The lengthy countersuit includes a detailed account of Ruth and Melissa Schuman’s inconsistent statements since making their accusations and attempts to discredit them by noting that they waited 19 and 14 years, respectively, before going public about the alleged assaults. “Upon information and belief, Schuman and Ruth deliberately waited for the applicable limitation periods to run so as to allow evidence to spoil, witnesses to die or disappear, and memories to fade in an effort to evade any thorough investigation into their false claims,” the countersuit reads.

With respect to Ruth’s claims, the countersuit alleges that no autograph signing event was held outside Carter’s tour bus on the night in question, as she claimed in her lawsuit, and includes evidence that after going to the Tacoma police nearly 20 years later, Ruth continually contradicted important details in her account — including an initial claim that Carter had only “injured her arm.”
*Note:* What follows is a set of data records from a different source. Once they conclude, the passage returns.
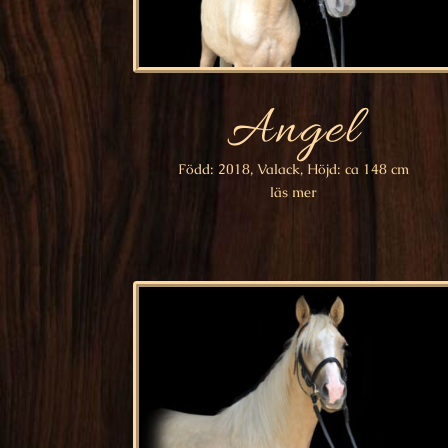
Angel
Född: 2018, Valack, Höjd: ca 148 cm
läs mer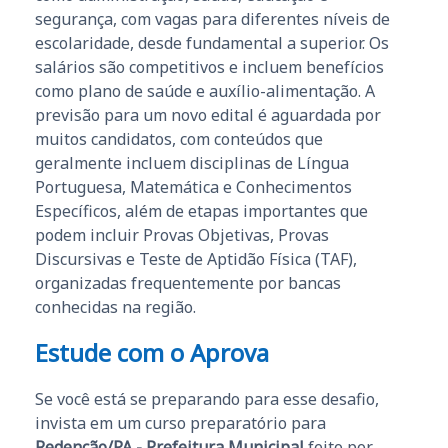
segurança, com vagas para diferentes níveis de
escolaridade, desde fundamental a superior. Os
salários são competitivos e incluem benefícios
como plano de saúde e auxílio-alimentação. A
previsão para um novo edital é aguardada por
muitos candidatos, com conteúdos que
geralmente incluem disciplinas de Língua
Portuguesa, Matemática e Conhecimentos
Específicos, além de etapas importantes que
podem incluir Provas Objetivas, Provas
Discursivas e Teste de Aptidão Física (TAF),
organizadas frequentemente por bancas
conhecidas na região.
Estude com o Aprova
Se você está se preparando para esse desafio,
invista em um curso preparatório para
Redenção/PA - Prefeitura Municipal
feito por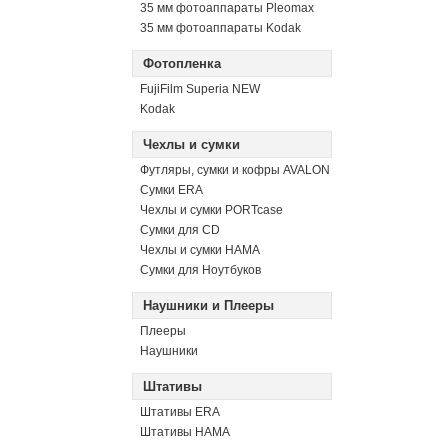
35 мм фотоаппараты Pleomax
35 мм фотоаппараты Kodak
Фотопленка
FujiFilm Superia NEW
Kodak
Чехлы и сумки
Футляры, сумки и кофры AVALON
Сумки ERA
Чехлы и сумки PORTcase
Сумки для CD
Чехлы и сумки HAMA
Сумки для Ноутбуков
Наушники и Плееры
Плееры
Наушники
Штативы
Штативы ERA
Штативы HAMA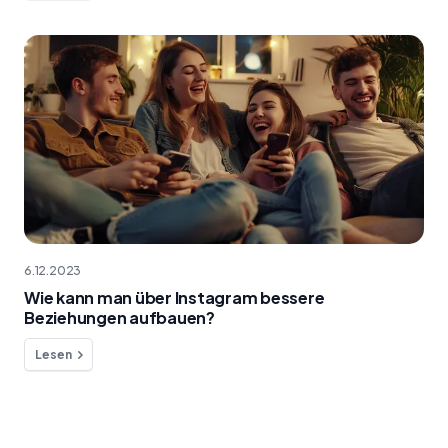
6.12.2023
Wie kann man über Instagram bessere
Beziehungen aufbauen?
Lesen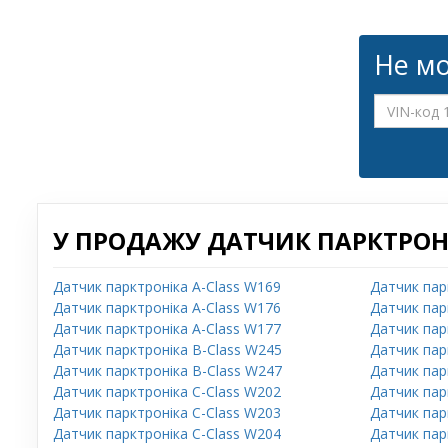
Не мо
У ПРОДАЖУ ДАТЧИК ПАРКТРОНІ
Датчик парктроніка A-Class W169
Датчик пар
Датчик парктроніка A-Class W176
Датчик пар
Датчик парктроніка A-Class W177
Датчик пар
Датчик парктроніка B-Class W245
Датчик пар
Датчик парктроніка B-Class W247
Датчик пар
Датчик парктроніка C-Class W202
Датчик пар
Датчик парктроніка C-Class W203
Датчик пар
Датчик парктроніка C-Class W204
Датчик пар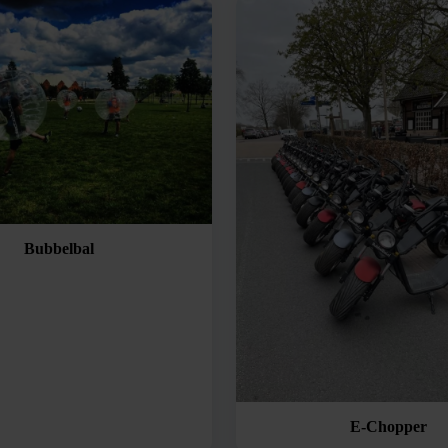
Bubbelbal
E-Chopper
In further denying Melissa Schuman’s claims, Carter alleges that, far from a rape, the two engaged in consensual sex on the night in question. After highlighting Schuman’s prior statements that she tried to avoid the singer in the wake of the alleged rape, the countersuit adds that she not only completed work on the movie they were filming together after the alleged assault but recorded a duet with Carter and later performed it live with him. It also points to various supportive social media posts Schuman made about Carter as recently as May 2017.

You can read the full lawsuit below.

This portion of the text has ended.